- Your objective:
Quote the whole listing word for word. Do not include the pictures.

- Extracted information:
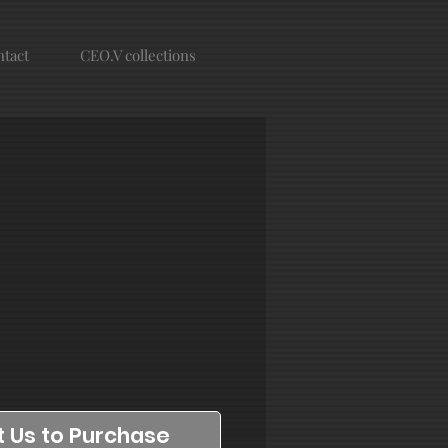
tact
CEO.V collections
 Us to Purchase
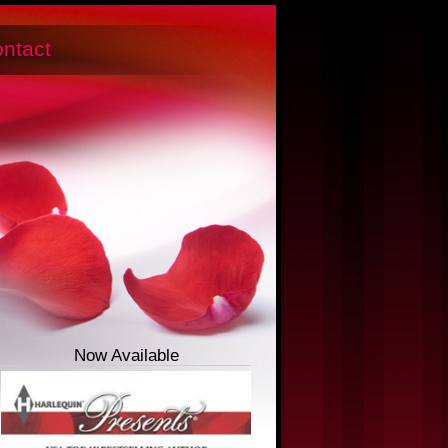
ntact
Now Available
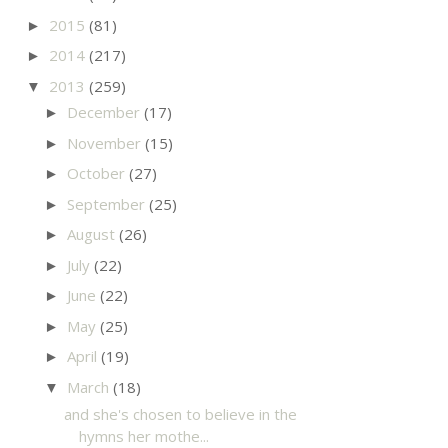
2015
(81)
►
2014
(217)
►
2013
(259)
▼
December
(17)
►
November
(15)
►
October
(27)
►
September
(25)
►
August
(26)
►
July
(22)
►
June
(22)
►
May
(25)
►
April
(19)
►
March
(18)
▼
and she's chosen to believe in the
hymns her mothe...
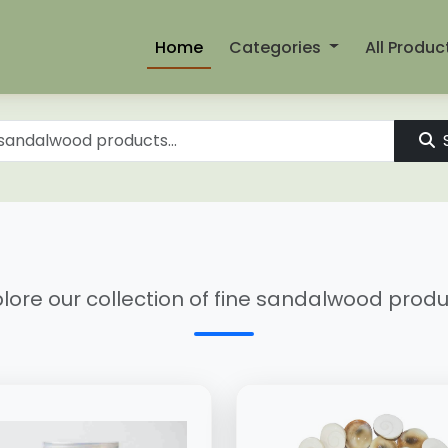
Home
Categories
All Produc
lore our collection of fine sandalwood prod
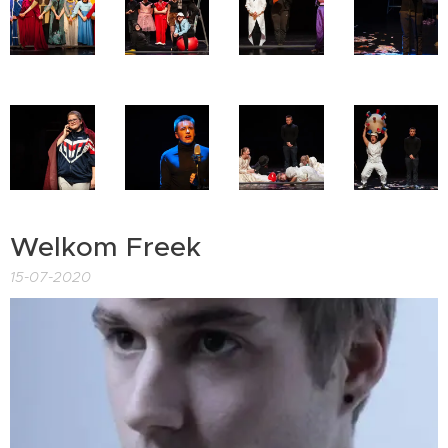
Welkom Freek
15-07-2020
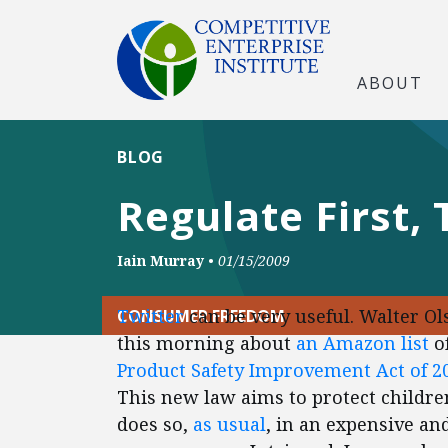
ABOUT
BLOG
Regulate First,
Iain Murray
•
01/15/2009
Twitter
can be very useful. Walter Ol
CONSUMER FREEDOM
this morning about
an Amazon list
of
Product Safety Improvement Act of 2
This new law aims to protect children
does so,
as usual
, in an expensive a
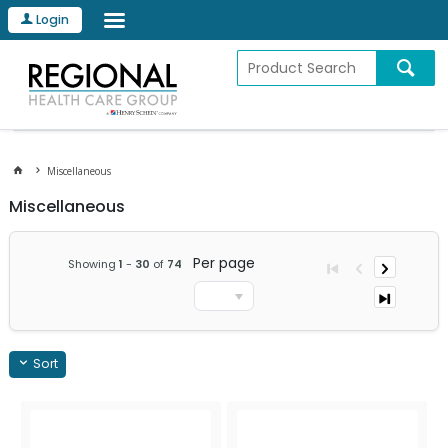
Login
Miscellaneous
Miscellaneous
Per page
Showing
1
-
30
of
74
Sort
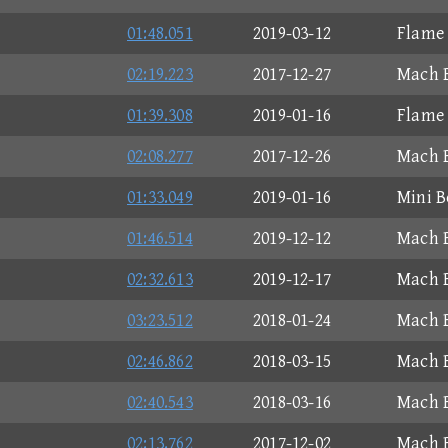
01:48.051
2019-03-12
Flame 
02:19.223
2017-12-27
Mach B
01:39.308
2019-01-16
Flame 
02:08.277
2017-12-26
Mach B
01:33.049
2019-01-16
Mini B
01:46.514
2019-12-12
Mach B
02:32.613
2019-12-17
Mach B
03:23.512
2018-01-24
Mach B
02:46.862
2018-03-15
Mach B
02:40.543
2018-03-16
Mach B
02:13.762
2017-12-02
Mach B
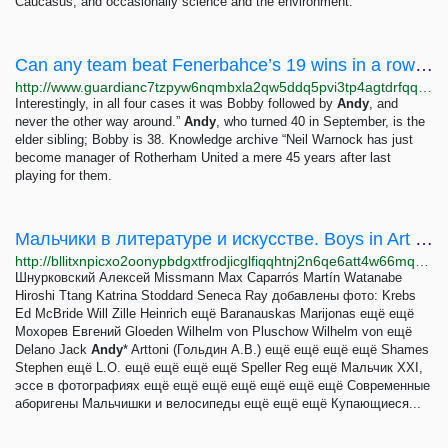
Caucasus, and occasionally science and the environment.
Can any team beat Fenerbahce’s 19 wins in a row from the start of season? | Football | The...
http://www.guardianc7tzpyw6nqmbxla2qw5ddq5pvi3tp4agtdrfqqd6e7zjyfqd.onion/football/2023/nov/08/can-any-team-beat-fenerbahces-19-wins-in-a-row-from-start-of-season-knowledge
Interestingly, in all four cases it was Bobby followed by
Andy
, and
never the other way around.”
Andy
, who turned 40 in September, is the
elder sibling; Bobby is 38. Knowledge archive “Neil Warnock has just
become manager of Rotherham United a mere 45 years after last
playing for them.
Мальчики в литературе и искусстве. Boys in Art and Literature
http://bllitxnpicxo2oonypbdgxtfrodjicglfiqqhtnj2n6qe6att4w66mqd.onion
Шнурковский Алексей Missmann Max Caparrós Martín Watanabe
Hiroshi Ttang Katrina Stoddard Seneca Ray добавлены фото: Krebs
Ed McBride Will Zille Heinrich ещё Baranauskas Marijonas ещё ещё
Мохорев Евгений Gloeden Wilhelm von Pluschow Wilhelm von ещё
Delano Jack
Andy
* Arttoni (Гольдин А.В.) ещё ещё ещё ещё Shames
Stephen ещё L.O. ещё ещё ещё ещё Speller Reg ещё Мальчик XXI,
эссе в фотографиях ещё ещё ещё ещё ещё ещё ещё Современные
аборигены Мальчишки и велосипеды ещё ещё ещё Купающиеся...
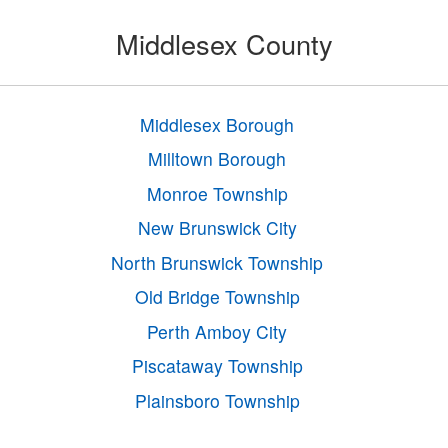
Middlesex County
Middlesex Borough
Milltown Borough
Monroe Township
New Brunswick City
North Brunswick Township
Old Bridge Township
Perth Amboy City
Piscataway Township
Plainsboro Township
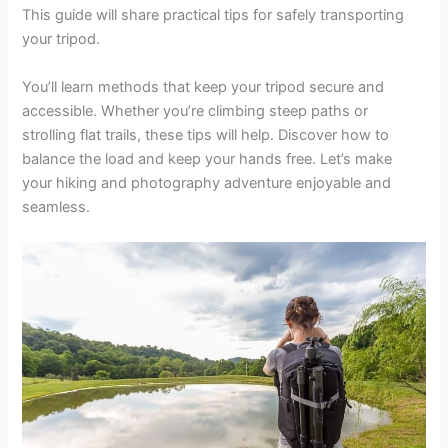
This guide will share practical tips for safely transporting
your tripod.
You’ll learn methods that keep your tripod secure and
accessible. Whether you’re climbing steep paths or
strolling flat trails, these tips will help. Discover how to
balance the load and keep your hands free. Let’s make
your hiking and photography adventure enjoyable and
seamless.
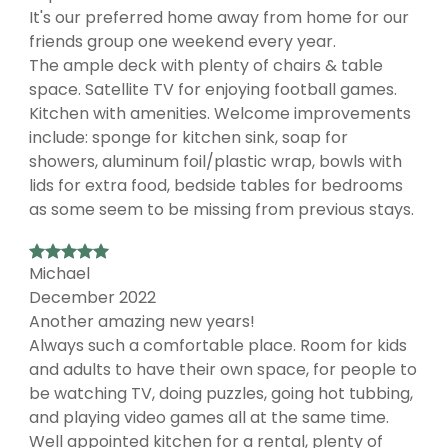
It's our preferred home away from home for our
friends group one weekend every year.
The ample deck with plenty of chairs & table
space. Satellite TV for enjoying football games.
Kitchen with amenities. Welcome improvements
include: sponge for kitchen sink, soap for
showers, aluminum foil/plastic wrap, bowls with
lids for extra food, bedside tables for bedrooms
as some seem to be missing from previous stays.
Michael
December 2022
Another amazing new years!
Always such a comfortable place. Room for kids
and adults to have their own space, for people to
be watching TV, doing puzzles, going hot tubbing,
and playing video games all at the same time.
Well appointed kitchen for a rental, plenty of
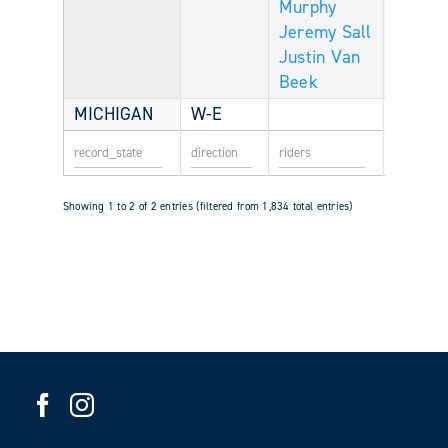
Murphy
Jeremy Sall
Justin Van
Beek
MICHIGAN
W-E
Showing 1 to 2 of 2 entries (filtered from 1,834 total entries)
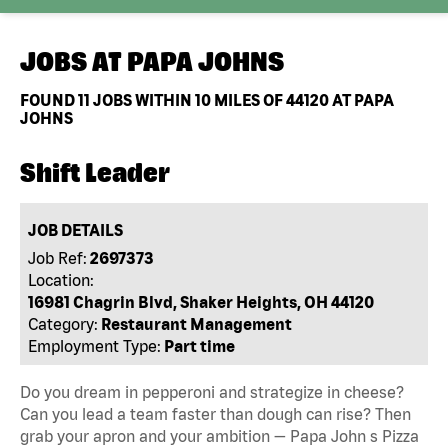
JOBS AT
PAPA JOHNS
FOUND
11
JOBS WITHIN 10 MILES OF 44120 AT PAPA
JOHNS
Shift Leader
JOB DETAILS
Job Ref:
2697373
Location:
16981 Chagrin Blvd, Shaker Heights, OH 44120
Category:
Restaurant Management
Employment Type:
Part time
Do you dream in pepperoni and strategize in cheese?
Can you lead a team faster than dough can rise? Then
grab your apron and your ambition — Papa John s Pizza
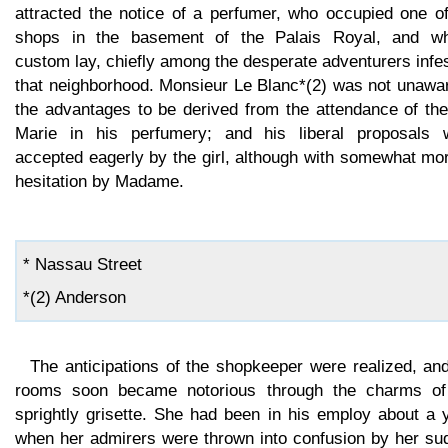
attracted the notice of a perfumer, who occupied one of
shops in the basement of the Palais Royal, and w
custom lay, chiefly among the desperate adventurers infe
that neighborhood. Monsieur Le Blanc*(2) was not unawar
the advantages to be derived from the attendance of the
Marie in his perfumery; and his liberal proposals 
accepted eagerly by the girl, although with somewhat mo
hesitation by Madame.
* Nassau Street
*(2) Anderson
The anticipations of the shopkeeper were realized, an
rooms soon became notorious through the charms of
sprightly grisette. She had been in his employ about a 
when her admirers were thrown into confusion by her su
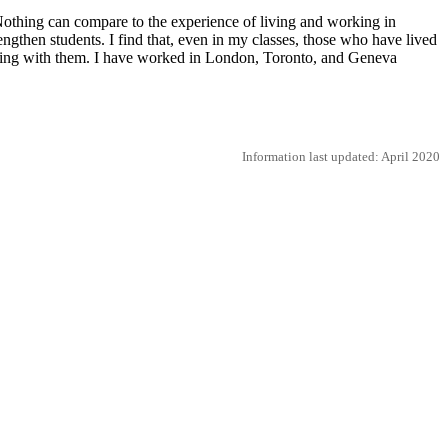
Nothing can compare to the experience of living and working in
rengthen students. I find that, even in my classes, those who have lived
ealing with them. I have worked in London, Toronto, and Geneva
Information last updated: April 2020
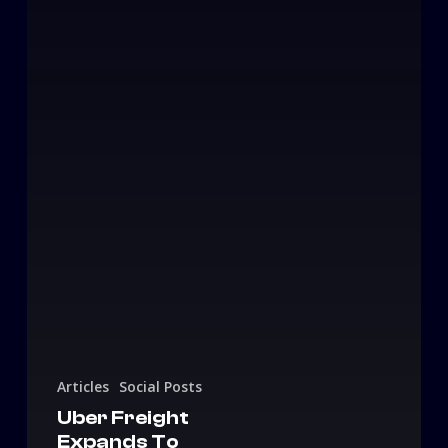
Articles
Social Posts
Uber Freight
Expands To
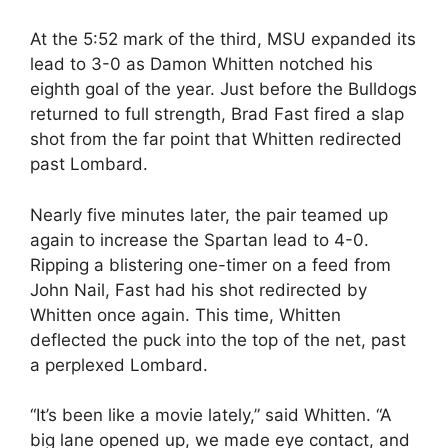
At the 5:52 mark of the third, MSU expanded its
lead to 3-0 as Damon Whitten notched his
eighth goal of the year. Just before the Bulldogs
returned to full strength, Brad Fast fired a slap
shot from the far point that Whitten redirected
past Lombard.
Nearly five minutes later, the pair teamed up
again to increase the Spartan lead to 4-0.
Ripping a blistering one-timer on a feed from
John Nail, Fast had his shot redirected by
Whitten once again. This time, Whitten
deflected the puck into the top of the net, past
a perplexed Lombard.
“It’s been like a movie lately,” said Whitten. “A
big lane opened up, we made eye contact, and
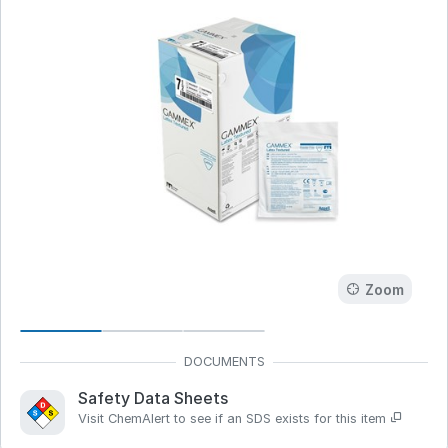
Zoom
Safety Data Sheets
Visit ChemAlert to see if an SDS exists for this item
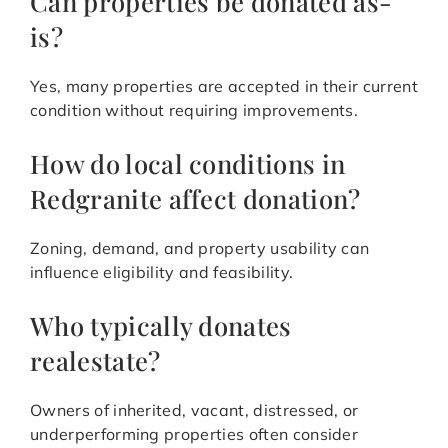
Can properties be donated as-
is?
Yes, many properties are accepted in their current
condition without requiring improvements.
How do local conditions in
Redgranite affect donation?
Zoning, demand, and property usability can
influence eligibility and feasibility.
Who typically donates
realestate?
Owners of inherited, vacant, distressed, or
underperforming properties often consider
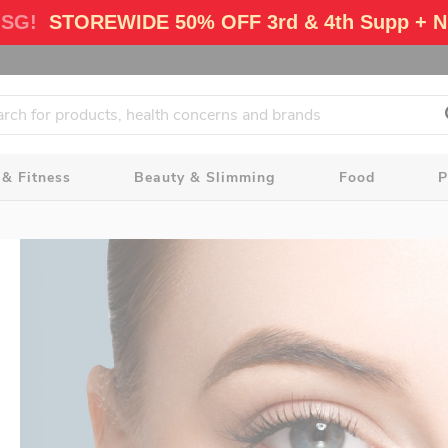
 SG!
STOREWIDE 50% OFF 3rd & 4th Supp + N
 & Fitness
Beauty & Slimming
Food
P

- Response to the task:
tact
CEO.V collections
 Us to Purchase
ntact
Now Available
2015
(81)
►
2014
(217)
►
2013
(259)
▼
December
(17)
►
November
(15)
►
October
(27)
►
September
(25)
►
August
(26)
►
July
(22)
►
June
(22)
►
May
(25)
►
April
(19)
►
March
(18)
▼
and she's chosen to believe in the
hymns her mothe...
Home
Categories
All Produc
lore our collection of fine sandalwood prod
Welkom Freek
15-07-2020
ABOUT
BLOG
Regulate First,
Iain Murray
•
01/15/2009
Twitter
can be very useful. Walter Ol
CONSUMER FREEDOM
this morning about
an Amazon list
of
Product Safety Improvement Act of 2
This new law aims to protect children
does so,
as usual
, in an expensive a
Login
Miscellaneous
Miscellaneous
Per page
Showing
1
-
30
of
74
Sort
01:48.051
2019-03-12
Flame 
02:19.223
2017-12-27
Mach B
01:39.308
2019-01-16
Flame 
02:08.277
2017-12-26
Mach B
01:33.049
2019-01-16
Mini B
01:46.514
2019-12-12
Mach B
02:32.613
2019-12-17
Mach B
03:23.512
2018-01-24
Mach B
02:46.862
2018-03-15
Mach B
02:40.543
2018-03-16
Mach B
02:13.762
2017-12-02
Mach B
Caucasus, and occasionally science and the environment.
Can any team beat Fenerbahce’s 19 wins in a row from the start of season? | Football | The...
http://www.guardianc7tzpyw6nqmbxla2qw5ddq5pvi3tp4agtdrfqqd6e7zjyfqd.onion/football/2023/nov/08/can-any-team-beat-fenerbahces-19-wins-in-a-row-from-start-of-season-knowledge
Interestingly, in all four cases it was Bobby followed by
Andy
, and
never the other way around.”
Andy
, who turned 40 in September, is the
elder sibling; Bobby is 38. Knowledge archive “Neil Warnock has just
become manager of Rotherham United a mere 45 years after last
playing for them.
Мальчики в литературе и искусстве. Boys in Art and Literature
http://bllitxnpicxo2oonypbdgxtfrodjicglfiqqhtnj2n6qe6att4w66mqd.onion
Шнурковский Алексей Missmann Max Caparrós Martín Watanabe
Hiroshi Ttang Katrina Stoddard Seneca Ray добавлены фото: Krebs
Ed McBride Will Zille Heinrich ещё Baranauskas Marijonas ещё ещё
Мохорев Евгений Gloeden Wilhelm von Pluschow Wilhelm von ещё
Delano Jack
Andy
* Arttoni (Гольдин А.В.) ещё ещё ещё ещё Shames
Stephen ещё L.O. ещё ещё ещё ещё Speller Reg ещё Мальчик XXI,
эссе в фотографиях ещё ещё ещё ещё ещё ещё ещё Современные
аборигены Мальчишки и велосипеды ещё ещё ещё Купающиеся...
Middlesex County
Middlesex Borough
Milltown Borough
Monroe Township
New Brunswick City
North Brunswick Township
Old Bridge Township
Perth Amboy City
Piscataway Township
Plainsboro Township
This guide will share practical tips for safely transporting
your tripod.
You’ll learn methods that keep your tripod secure and
accessible. Whether you’re climbing steep paths or
strolling flat trails, these tips will help. Discover how to
balance the load and keep your hands free. Let’s make
your hiking and photography adventure enjoyable and
seamless.
It's our preferred home away from home for our
friends group one weekend every year.
The ample deck with plenty of chairs & table
space. Satellite TV for enjoying football games.
Kitchen with amenities. Welcome improvements
include: sponge for kitchen sink, soap for
showers, aluminum foil/plastic wrap, bowls with
lids for extra food, bedside tables for bedrooms
as some seem to be missing from previous stays.
Michael
December 2022
Another amazing new years!
Always such a comfortable place. Room for kids
and adults to have their own space, for people to
be watching TV, doing puzzles, going hot tubbing,
and playing video games all at the same time.
Well appointed kitchen for a rental, plenty of
Murphy
Jeremy Sall
Justin Van
Beek
MICHIGAN
W-E
Showing 1 to 2 of 2 entries (filtered from 1,834 total entries)
JOBS AT
PAPA JOHNS
FOUND
11
JOBS WITHIN 10 MILES OF 44120 AT PAPA
JOHNS
Shift Leader
JOB DETAILS
Job Ref:
2697373
Location:
16981 Chagrin Blvd, Shaker Heights, OH 44120
Category:
Restaurant Management
Employment Type:
Part time
Do you dream in pepperoni and strategize in cheese?
Can you lead a team faster than dough can rise? Then
grab your apron and your ambition — Papa John s Pizza
attracted the notice of a perfumer, who occupied one of
shops in the basement of the Palais Royal, and w
custom lay, chiefly among the desperate adventurers infe
that neighborhood. Monsieur Le Blanc*(2) was not unawar
the advantages to be derived from the attendance of the
Marie in his perfumery; and his liberal proposals 
accepted eagerly by the girl, although with somewhat mo
hesitation by Madame.
* Nassau Street
*(2) Anderson
The anticipations of the shopkeeper were realized, an
rooms soon became notorious through the charms of
sprightly grisette. She had been in his employ about a 
when her admirers were thrown into confusion by her su
Nothing can compare to the experience of living and working in
rengthen students. I find that, even in my classes, those who have lived
ealing with them. I have worked in London, Toronto, and Geneva
Information last updated: April 2020
Articles
Social Posts
Uber Freight
Expands To
At the 5:52 mark of the third, MSU expanded its
lead to 3-0 as Damon Whitten notched his
eighth goal of the year. Just before the Bulldogs
returned to full strength, Brad Fast fired a slap
shot from the far point that Whitten redirected
past Lombard.
Nearly five minutes later, the pair teamed up
again to increase the Spartan lead to 4-0.
Ripping a blistering one-timer on a feed from
John Nail, Fast had his shot redirected by
Whitten once again. This time, Whitten
deflected the puck into the top of the net, past
a perplexed Lombard.
“It’s been like a movie lately,” said Whitten. “A
big lane opened up, we made eye contact, and
Zoom
Safety Data Sheets
Visit ChemAlert to see if an SDS exists for this item
Can properties be donated as-
is?
Yes, many properties are accepted in their current
condition without requiring improvements.
How do local conditions in
Redgranite affect donation?
Zoning, demand, and property usability can
influence eligibility and feasibility.
Who typically donates
realestate?
Owners of inherited, vacant, distressed, or
underperforming properties often consider
 SG!
STOREWIDE 50% OFF 3rd & 4th Supp + N
 & Fitness
Beauty & Slimming
Food
P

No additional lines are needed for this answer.